AVAILABLE DATA |
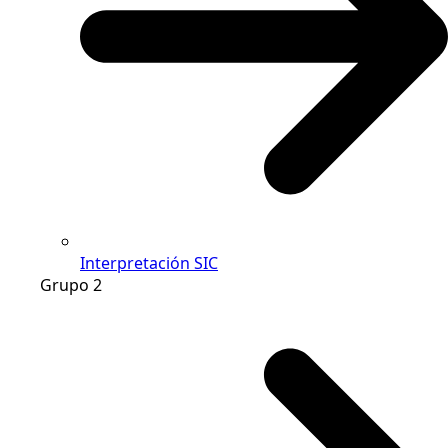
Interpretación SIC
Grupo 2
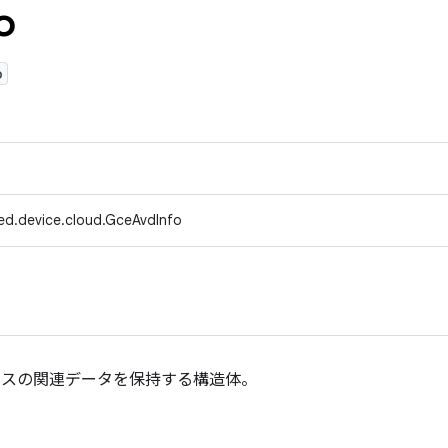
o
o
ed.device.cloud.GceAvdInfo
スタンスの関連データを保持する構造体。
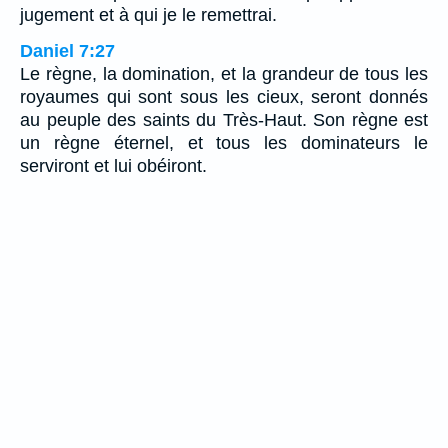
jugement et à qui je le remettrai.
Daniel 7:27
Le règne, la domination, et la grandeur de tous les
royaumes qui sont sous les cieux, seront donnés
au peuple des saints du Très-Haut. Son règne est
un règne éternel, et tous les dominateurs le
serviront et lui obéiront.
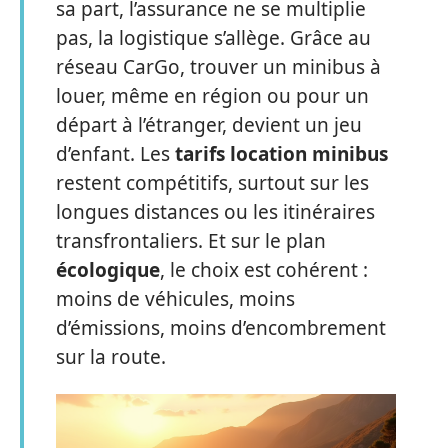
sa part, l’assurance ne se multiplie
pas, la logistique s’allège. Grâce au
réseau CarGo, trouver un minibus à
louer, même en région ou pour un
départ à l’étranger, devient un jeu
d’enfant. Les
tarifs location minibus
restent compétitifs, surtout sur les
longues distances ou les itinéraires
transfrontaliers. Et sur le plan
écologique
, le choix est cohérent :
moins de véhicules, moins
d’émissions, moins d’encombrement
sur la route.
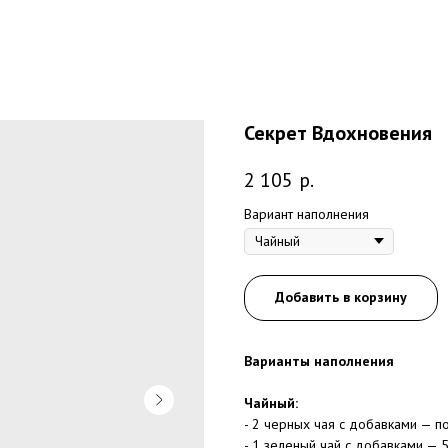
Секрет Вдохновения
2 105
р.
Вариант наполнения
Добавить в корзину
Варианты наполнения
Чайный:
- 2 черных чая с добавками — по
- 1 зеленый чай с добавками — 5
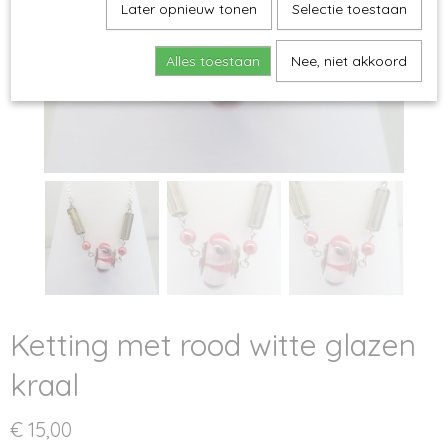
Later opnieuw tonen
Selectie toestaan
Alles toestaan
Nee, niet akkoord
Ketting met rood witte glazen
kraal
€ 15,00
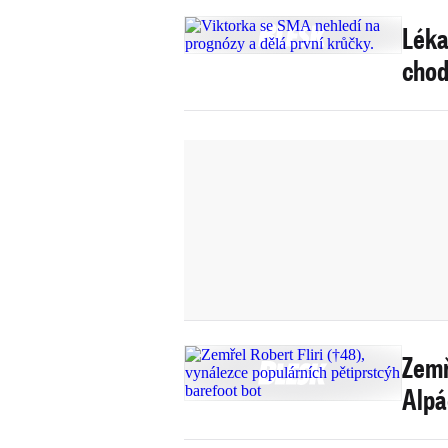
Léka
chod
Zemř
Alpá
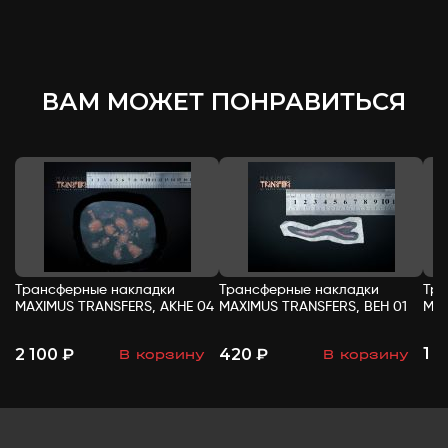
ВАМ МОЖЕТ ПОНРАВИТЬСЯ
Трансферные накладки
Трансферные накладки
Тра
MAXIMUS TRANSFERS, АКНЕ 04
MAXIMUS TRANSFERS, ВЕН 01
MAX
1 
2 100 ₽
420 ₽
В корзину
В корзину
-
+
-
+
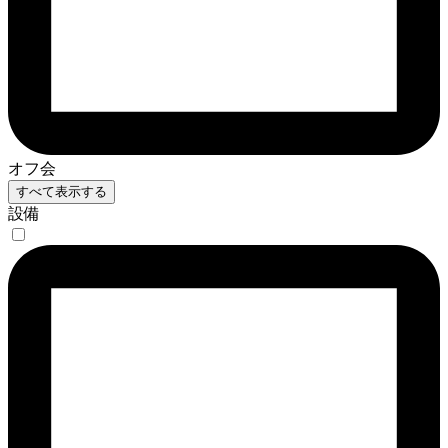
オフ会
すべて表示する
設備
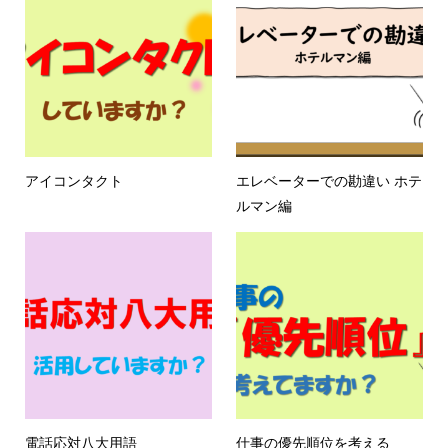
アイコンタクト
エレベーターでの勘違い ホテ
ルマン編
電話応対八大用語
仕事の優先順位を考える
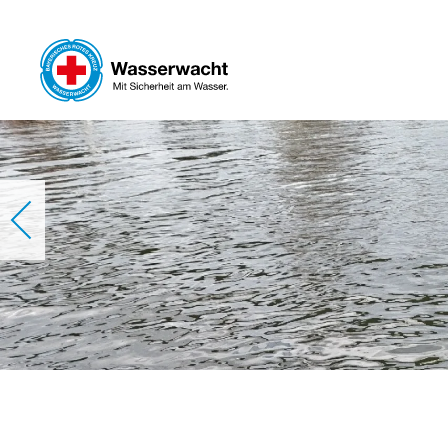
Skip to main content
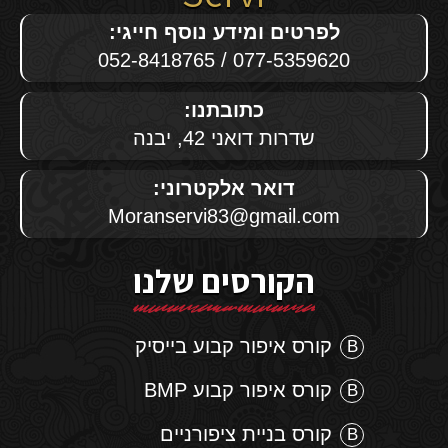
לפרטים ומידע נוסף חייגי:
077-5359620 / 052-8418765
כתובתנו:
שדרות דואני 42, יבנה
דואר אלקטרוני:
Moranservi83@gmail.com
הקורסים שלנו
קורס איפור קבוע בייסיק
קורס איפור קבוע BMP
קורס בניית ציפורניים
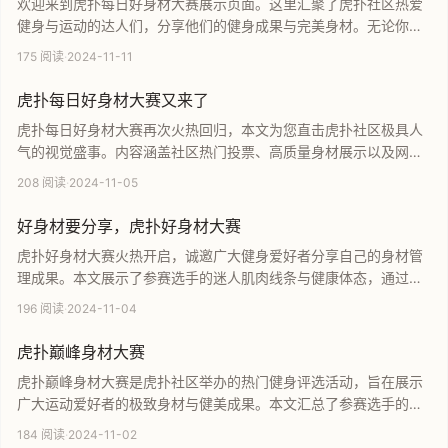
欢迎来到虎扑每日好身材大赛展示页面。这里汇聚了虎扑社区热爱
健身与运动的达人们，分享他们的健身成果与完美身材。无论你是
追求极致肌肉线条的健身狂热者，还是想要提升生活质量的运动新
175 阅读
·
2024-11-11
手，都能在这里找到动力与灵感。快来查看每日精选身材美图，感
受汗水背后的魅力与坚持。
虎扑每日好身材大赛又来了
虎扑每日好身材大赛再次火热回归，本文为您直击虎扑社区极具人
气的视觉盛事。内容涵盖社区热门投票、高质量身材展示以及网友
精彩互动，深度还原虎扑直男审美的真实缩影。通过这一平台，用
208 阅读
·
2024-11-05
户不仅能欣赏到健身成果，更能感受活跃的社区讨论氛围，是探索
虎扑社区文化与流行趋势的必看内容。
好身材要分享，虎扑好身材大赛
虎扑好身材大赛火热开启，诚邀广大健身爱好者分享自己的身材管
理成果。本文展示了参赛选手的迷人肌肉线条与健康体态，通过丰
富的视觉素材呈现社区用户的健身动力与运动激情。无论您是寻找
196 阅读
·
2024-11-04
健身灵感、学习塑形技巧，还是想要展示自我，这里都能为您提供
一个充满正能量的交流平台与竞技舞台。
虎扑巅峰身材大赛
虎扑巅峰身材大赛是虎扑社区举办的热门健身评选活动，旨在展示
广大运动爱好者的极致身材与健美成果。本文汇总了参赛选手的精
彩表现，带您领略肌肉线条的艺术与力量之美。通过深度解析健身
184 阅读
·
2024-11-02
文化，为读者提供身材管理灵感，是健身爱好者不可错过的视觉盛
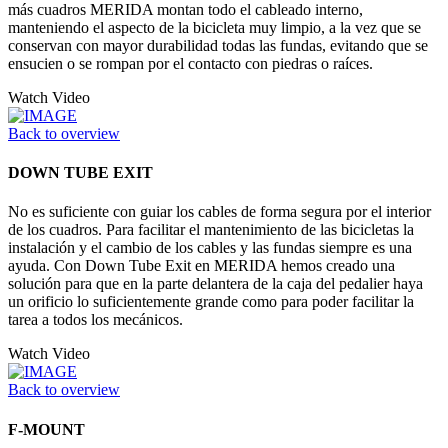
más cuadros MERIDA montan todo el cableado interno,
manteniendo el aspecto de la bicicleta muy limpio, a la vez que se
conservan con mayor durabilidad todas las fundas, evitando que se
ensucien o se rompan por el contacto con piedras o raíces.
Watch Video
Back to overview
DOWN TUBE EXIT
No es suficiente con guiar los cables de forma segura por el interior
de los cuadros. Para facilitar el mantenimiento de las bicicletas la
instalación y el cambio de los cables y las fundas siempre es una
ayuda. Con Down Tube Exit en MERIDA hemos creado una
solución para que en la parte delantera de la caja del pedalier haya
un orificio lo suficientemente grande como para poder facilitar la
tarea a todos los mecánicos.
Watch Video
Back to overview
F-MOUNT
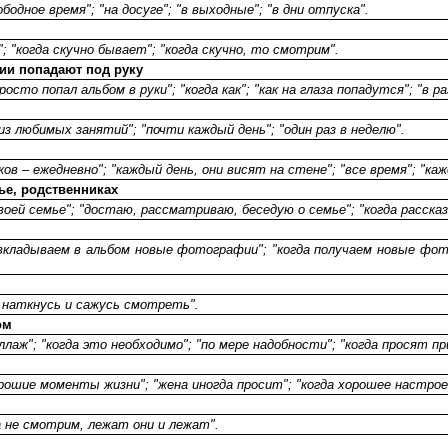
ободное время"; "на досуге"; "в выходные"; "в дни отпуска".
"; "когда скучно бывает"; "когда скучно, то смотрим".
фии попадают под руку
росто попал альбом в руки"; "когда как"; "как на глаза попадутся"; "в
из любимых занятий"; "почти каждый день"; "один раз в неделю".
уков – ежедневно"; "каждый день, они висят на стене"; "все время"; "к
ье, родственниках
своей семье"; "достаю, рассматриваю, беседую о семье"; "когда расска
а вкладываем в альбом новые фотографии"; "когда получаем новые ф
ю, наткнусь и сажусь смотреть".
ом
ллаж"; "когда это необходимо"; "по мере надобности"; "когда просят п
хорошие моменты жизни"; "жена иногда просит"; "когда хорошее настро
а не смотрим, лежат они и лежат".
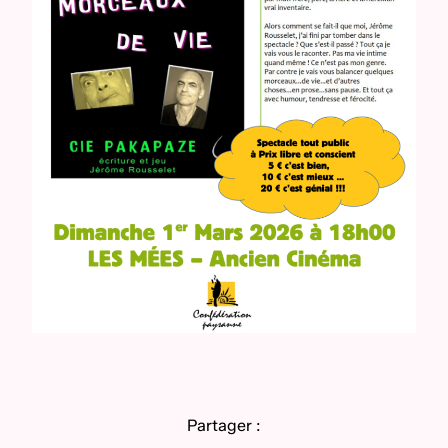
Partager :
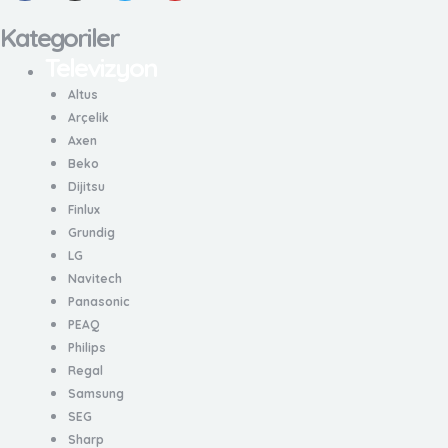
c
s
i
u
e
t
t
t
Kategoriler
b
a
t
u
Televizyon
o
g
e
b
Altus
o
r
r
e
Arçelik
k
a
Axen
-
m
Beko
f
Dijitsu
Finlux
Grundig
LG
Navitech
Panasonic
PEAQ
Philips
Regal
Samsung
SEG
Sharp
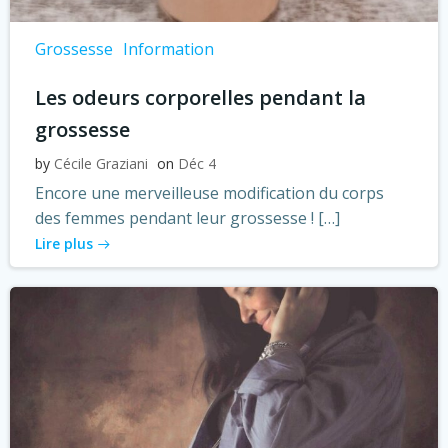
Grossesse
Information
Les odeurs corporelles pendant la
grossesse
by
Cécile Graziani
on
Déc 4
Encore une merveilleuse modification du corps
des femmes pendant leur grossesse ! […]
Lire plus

EXERCISE PROMPT |
Each line of the listing above that includes the word "cables" should be copied.

TASK OUTPUT |
No es suficiente con guiar los cables de forma segura por el interior
instalación y el cambio de los cables y las fundas siempre es una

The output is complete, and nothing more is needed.